I can't understand the question, what is "2x2 different."

No two of them are equal

What does 2*2 mean? matrix?

Any solution?

Lamp909 wrote: Let n be an odd positive integer.Let M be a set of $n$ positive integers ,which are pairwise different. A set $T$ $\in$ $M$ is called "good" if the product of its elements is divisible by the sum of the elements in $M$, but is not divisible by the square of the same sum. Given that $M$ is "good",how many "good" subsets of $M$ can there be?
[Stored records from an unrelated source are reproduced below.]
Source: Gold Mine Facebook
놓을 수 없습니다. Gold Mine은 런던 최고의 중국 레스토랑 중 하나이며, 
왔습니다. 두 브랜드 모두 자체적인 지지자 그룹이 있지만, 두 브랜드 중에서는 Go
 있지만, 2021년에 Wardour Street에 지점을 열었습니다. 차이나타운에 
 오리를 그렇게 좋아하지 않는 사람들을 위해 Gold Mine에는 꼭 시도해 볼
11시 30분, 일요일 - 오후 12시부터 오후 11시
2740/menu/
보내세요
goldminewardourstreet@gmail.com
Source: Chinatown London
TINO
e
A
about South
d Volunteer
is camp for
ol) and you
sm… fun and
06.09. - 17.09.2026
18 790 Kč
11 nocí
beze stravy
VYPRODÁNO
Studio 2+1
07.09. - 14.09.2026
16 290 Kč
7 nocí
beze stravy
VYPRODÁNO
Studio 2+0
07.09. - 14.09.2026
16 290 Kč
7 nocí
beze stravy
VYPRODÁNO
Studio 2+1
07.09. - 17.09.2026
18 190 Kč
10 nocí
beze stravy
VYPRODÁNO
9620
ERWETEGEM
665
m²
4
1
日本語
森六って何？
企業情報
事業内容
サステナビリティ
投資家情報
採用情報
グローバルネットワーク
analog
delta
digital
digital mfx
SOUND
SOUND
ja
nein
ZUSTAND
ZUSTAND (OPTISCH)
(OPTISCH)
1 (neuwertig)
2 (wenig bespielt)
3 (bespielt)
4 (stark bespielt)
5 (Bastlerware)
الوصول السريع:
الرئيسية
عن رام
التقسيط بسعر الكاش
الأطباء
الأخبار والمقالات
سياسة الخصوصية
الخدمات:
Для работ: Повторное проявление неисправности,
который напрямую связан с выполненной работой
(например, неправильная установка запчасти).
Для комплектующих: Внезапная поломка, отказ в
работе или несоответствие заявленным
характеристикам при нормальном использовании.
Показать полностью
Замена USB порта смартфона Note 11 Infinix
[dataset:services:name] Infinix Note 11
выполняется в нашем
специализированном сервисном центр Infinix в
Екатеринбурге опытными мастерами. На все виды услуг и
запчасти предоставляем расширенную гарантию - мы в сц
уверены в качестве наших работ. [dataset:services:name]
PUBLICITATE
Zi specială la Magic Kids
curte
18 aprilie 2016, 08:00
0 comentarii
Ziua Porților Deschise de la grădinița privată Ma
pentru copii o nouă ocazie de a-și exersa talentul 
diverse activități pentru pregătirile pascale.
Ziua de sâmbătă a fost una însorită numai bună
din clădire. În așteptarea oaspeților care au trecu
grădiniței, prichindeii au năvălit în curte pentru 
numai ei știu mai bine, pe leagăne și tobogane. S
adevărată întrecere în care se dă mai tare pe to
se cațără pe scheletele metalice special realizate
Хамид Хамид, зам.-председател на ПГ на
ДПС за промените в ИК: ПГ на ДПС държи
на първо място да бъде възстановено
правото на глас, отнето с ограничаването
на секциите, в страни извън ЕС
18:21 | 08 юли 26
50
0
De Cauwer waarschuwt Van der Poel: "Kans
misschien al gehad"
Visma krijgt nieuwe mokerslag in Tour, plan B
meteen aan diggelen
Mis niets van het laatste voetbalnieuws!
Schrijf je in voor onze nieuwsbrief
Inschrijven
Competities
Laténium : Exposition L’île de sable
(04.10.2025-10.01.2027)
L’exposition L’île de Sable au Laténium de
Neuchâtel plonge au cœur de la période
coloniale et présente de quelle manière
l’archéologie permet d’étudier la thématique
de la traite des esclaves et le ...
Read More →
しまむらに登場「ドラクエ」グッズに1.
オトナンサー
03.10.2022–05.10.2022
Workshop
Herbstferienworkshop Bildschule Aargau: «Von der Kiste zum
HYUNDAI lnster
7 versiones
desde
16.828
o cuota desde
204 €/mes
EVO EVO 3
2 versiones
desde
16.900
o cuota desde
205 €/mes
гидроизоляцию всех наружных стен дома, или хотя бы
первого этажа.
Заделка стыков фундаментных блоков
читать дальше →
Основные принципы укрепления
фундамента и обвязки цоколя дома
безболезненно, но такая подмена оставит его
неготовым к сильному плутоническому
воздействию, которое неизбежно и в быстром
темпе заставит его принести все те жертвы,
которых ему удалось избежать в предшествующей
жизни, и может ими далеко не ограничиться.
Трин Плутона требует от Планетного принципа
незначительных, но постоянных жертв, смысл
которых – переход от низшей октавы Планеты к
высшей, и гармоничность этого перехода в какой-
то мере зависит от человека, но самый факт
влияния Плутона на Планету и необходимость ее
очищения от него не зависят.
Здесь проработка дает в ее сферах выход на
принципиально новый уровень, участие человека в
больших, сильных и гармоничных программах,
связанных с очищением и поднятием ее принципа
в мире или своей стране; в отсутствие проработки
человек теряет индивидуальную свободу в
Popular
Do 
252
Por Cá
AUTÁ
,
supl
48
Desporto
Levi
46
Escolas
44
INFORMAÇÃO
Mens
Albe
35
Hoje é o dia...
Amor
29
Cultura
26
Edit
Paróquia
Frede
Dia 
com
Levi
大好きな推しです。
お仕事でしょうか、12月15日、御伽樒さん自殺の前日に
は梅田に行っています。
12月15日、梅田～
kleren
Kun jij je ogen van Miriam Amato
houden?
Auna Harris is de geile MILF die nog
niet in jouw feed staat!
Official solution: Let $M=\{a_1,a_2,\dots a_n\}$ Claim: There are at most $2^{n-1}$ good subsets of $M$. Proof: Let $A$ be a good subset of $M$, if $M\setminus A$ is good then this would imply that \begin{align} \sum_{a_i \in M}a_i & \mid \prod_{a_i \in A} a_i \\ \sum_{a_i \in M} a_i & \mid \prod_{a_i \in M\setminus A}a_i \end{align}Then, multiplying $(1)$ and $(2)$ we get that $\left(\sum_{a_i \in M}a_i\right)^2\mid \prod_{a_i \in M}a_i$, but this contradicts the fact that $M$ is good, so at least one of $A$ and $M\setminus A$ is good, wich proves the claim. To show that $2^{n-1}$ is achievable, we take $n=2k+1$, and $p$ a prime such that $p>\frac{n(n-1)}{2}$. Now we take $a_i=pi$ for $1\leq i\leq n-1$ and $a_n=p^{k+1}-p\frac{n(n-1)}{2}$ then we have that $a_1+a_2+\dots+a_n=p^{k+1}$, and then all subsets with more than or exactly $k+1$ elements are good, and there are exactly $2^{n-1}$ of them.